Message 10: While consumers’ choices for energy technologies are affected by costs, they are not the only, or even the main driver of decisions
The survey data and modelling showed that a range of different factors affect the stated technology choice of individuals (see Table 2 and Table 3). Perhaps most importantly, while costs are often found to be a significant factor, this is not always the case. This demonstrates that policies only providing economic incentives may not always be effective and further underlines the dangers in considering end users as economically optimising agents in models describing an energy system transition.
Message 11: Consumers have a strong preference for the technologies they are familiar with
One factor that was found to be especially influential in determining the technology choices of the respondents was the current ownership of a specific technology. This was often found to be more important than costs of the different alternatives. This suggests that there is significant inertia and “stickiness” in people’s preferences, which makes it more difficult for policy makers to influence their technology choices, especially with economic incentives.

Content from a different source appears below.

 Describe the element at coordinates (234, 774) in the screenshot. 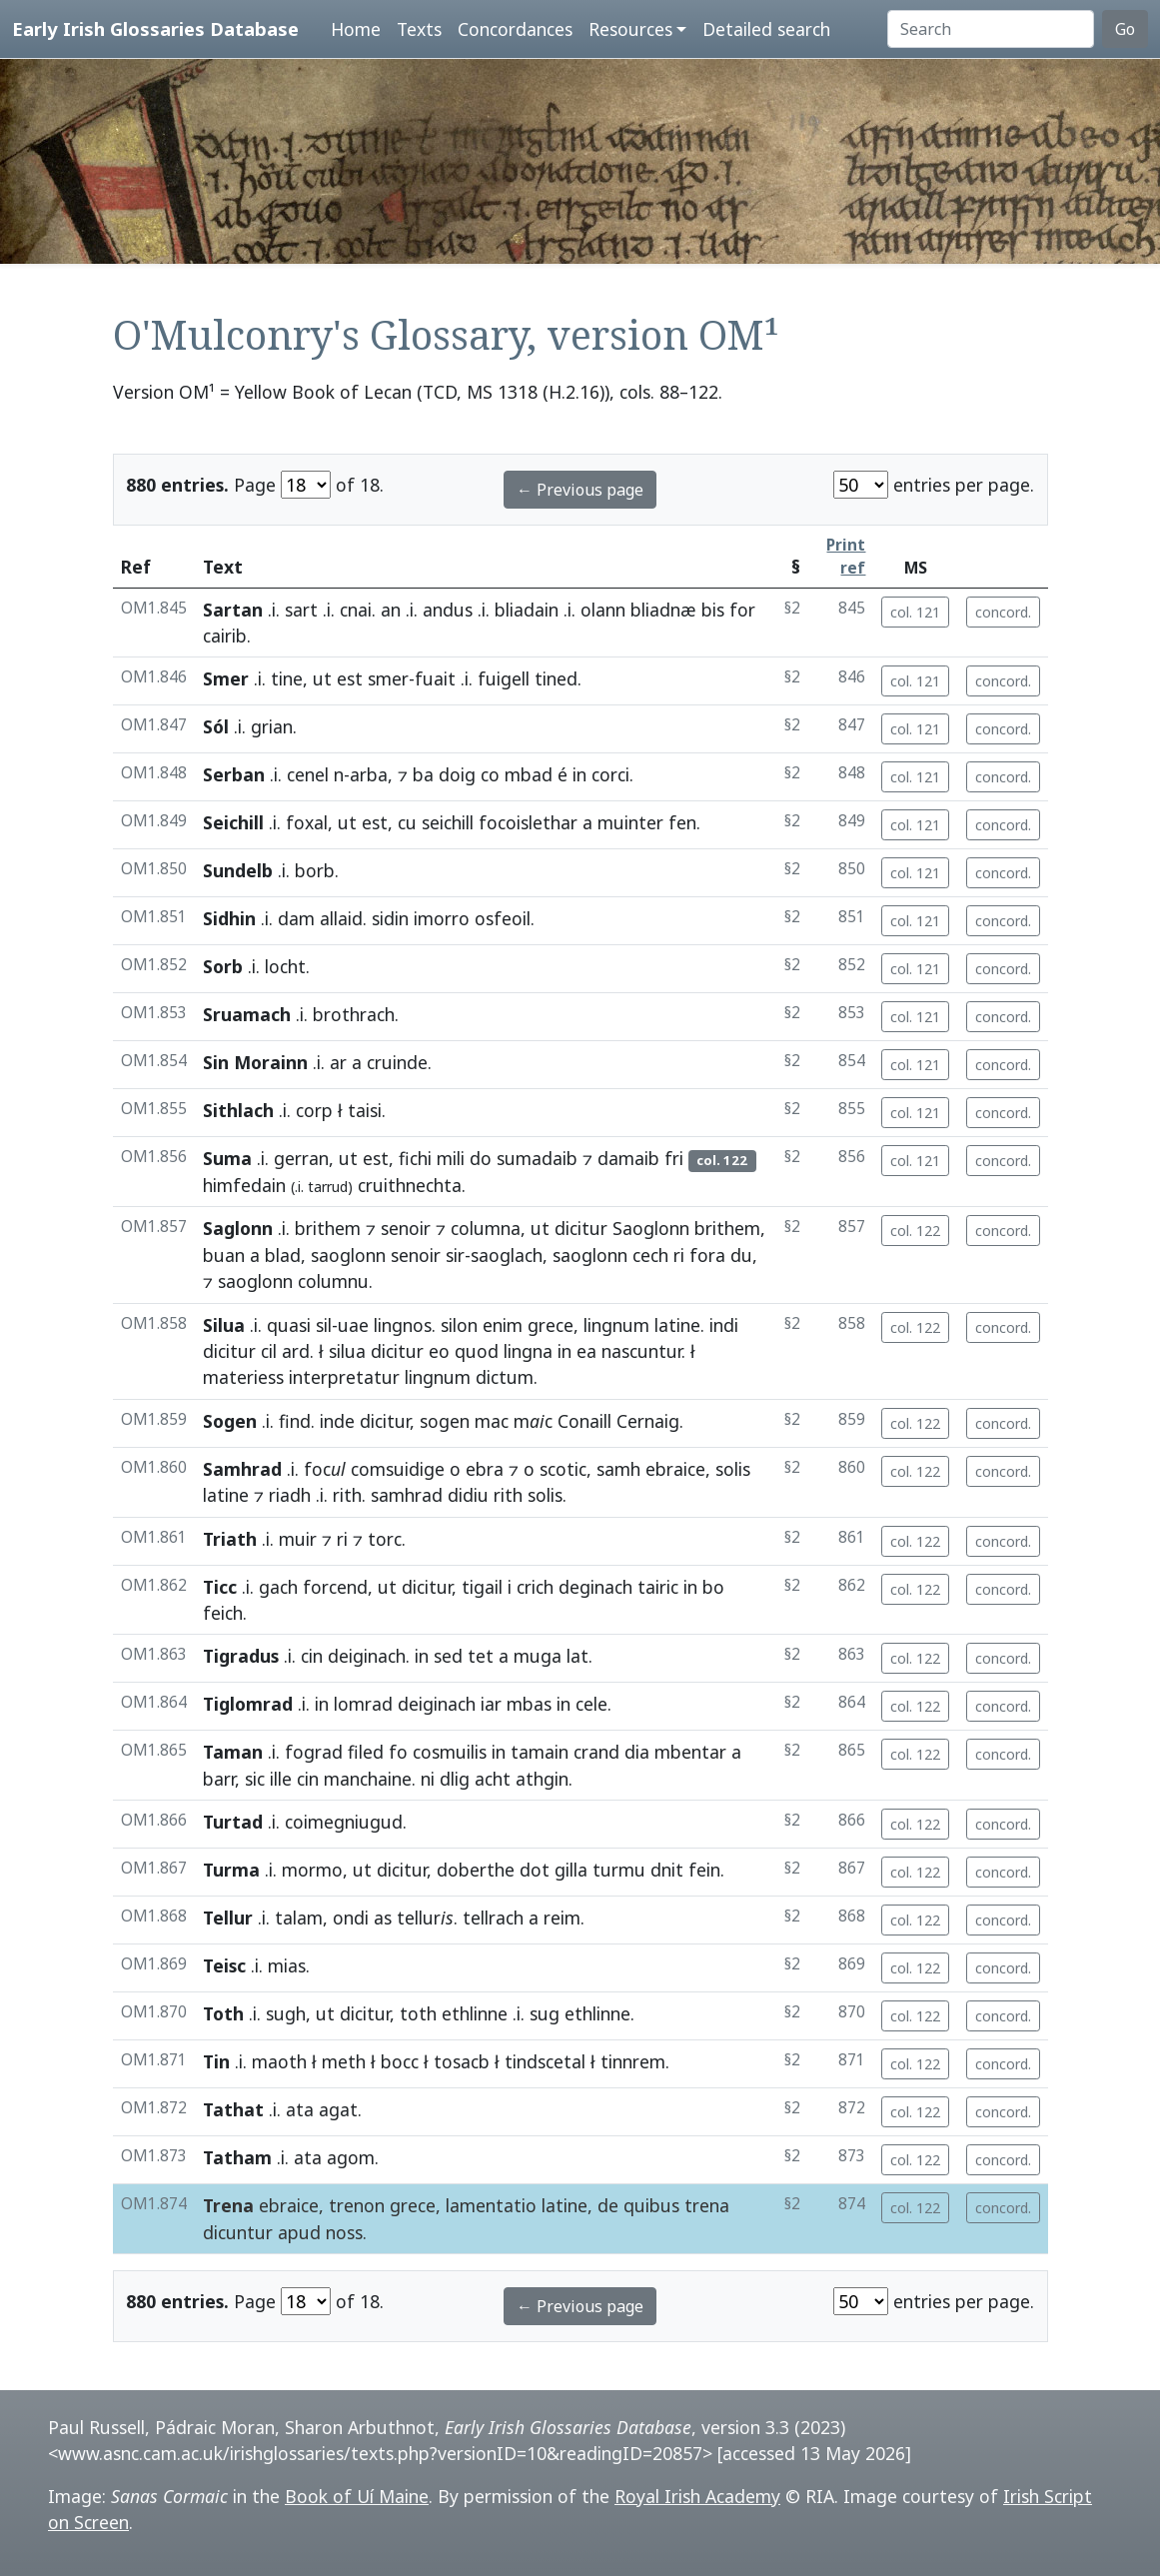

I see `Serban` at that location.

Message 12: While many factors affecting choices are shared across the three countries, there are also clear differences
As Table 2 demonstrates, decisions of the respondents in the three countries are often influenced by similar factors. With that said, there are also a number of decision drivers that are more important in specific countries. For example, decisions are less often based on costs in the UK than in the other two countries. Similarly, respondents in Finland are less concerned about their own control of the heating system than those in the UK and Croatia. Differences like these underline the importance of designing policies for the local circumstances – as the determinants of decisions differ, the required incentives are likely to do so as well.

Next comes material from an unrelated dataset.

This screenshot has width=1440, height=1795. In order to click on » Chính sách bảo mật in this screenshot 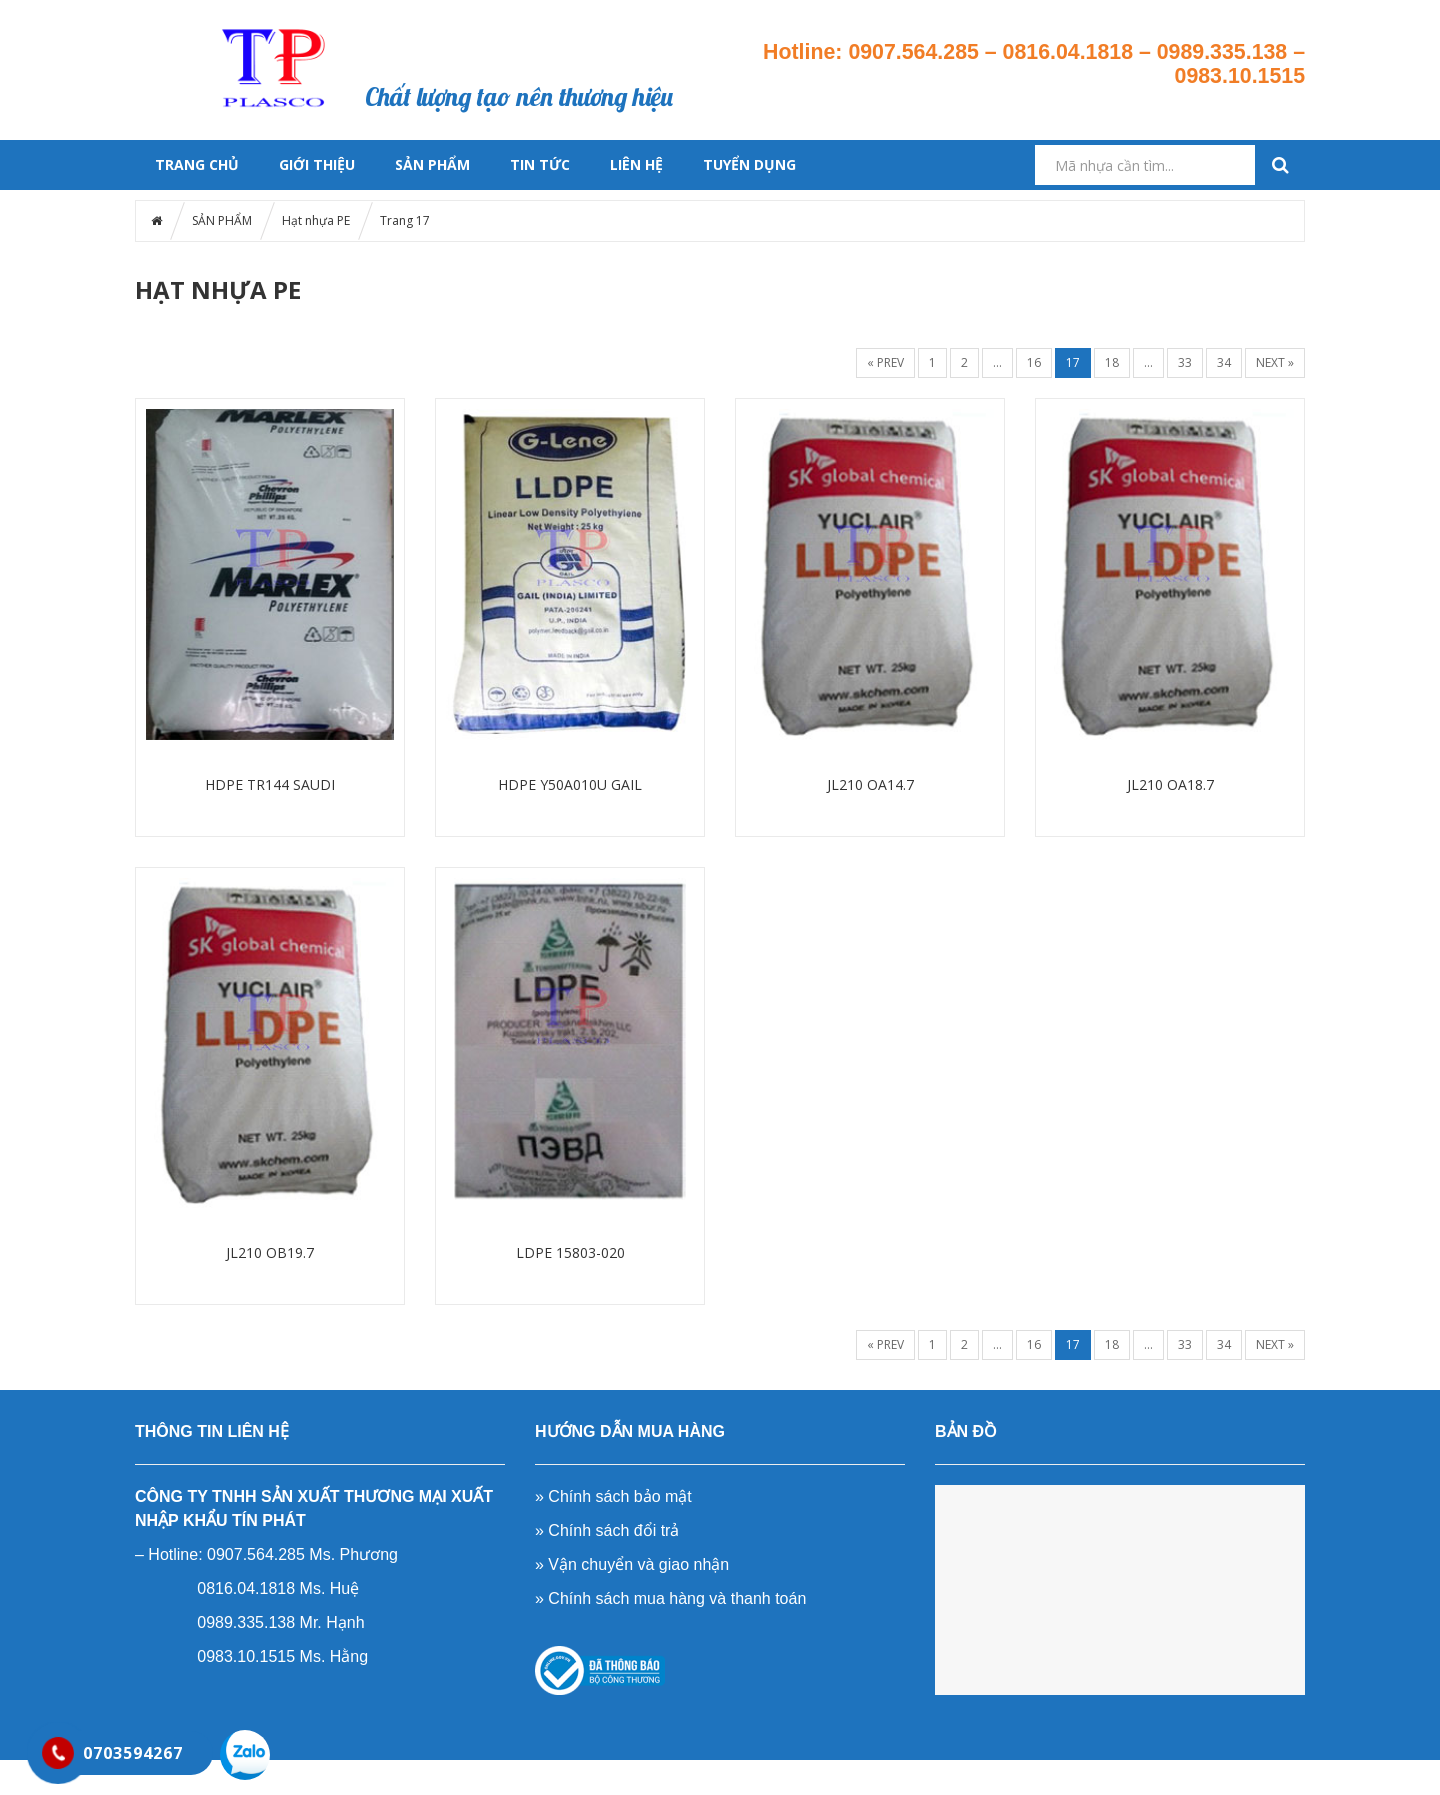, I will do `click(613, 1496)`.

Message 13. Many factors that may affect decisions in one sector, may not do so in another
The survey focused on assessing stated preferences for two investments: Heating technologies and automobiles. Some factors affecting decisions were linked to the specific use case (e.g. driving frequency), but many were more general socio-demographic elements. These, however, did not necessarily have a similar impact when decisions about automobiles on the one hand and heating technologies on the other were considered. For example, gender affected decisions for heating technology, but not for cars in Finland. Age of the respondent played a role for heating choice in all countries, but in the UK it didn’t do so for the car choice. This finding further emphasises the previous point about the importance of tailored, rather than blanket, policies.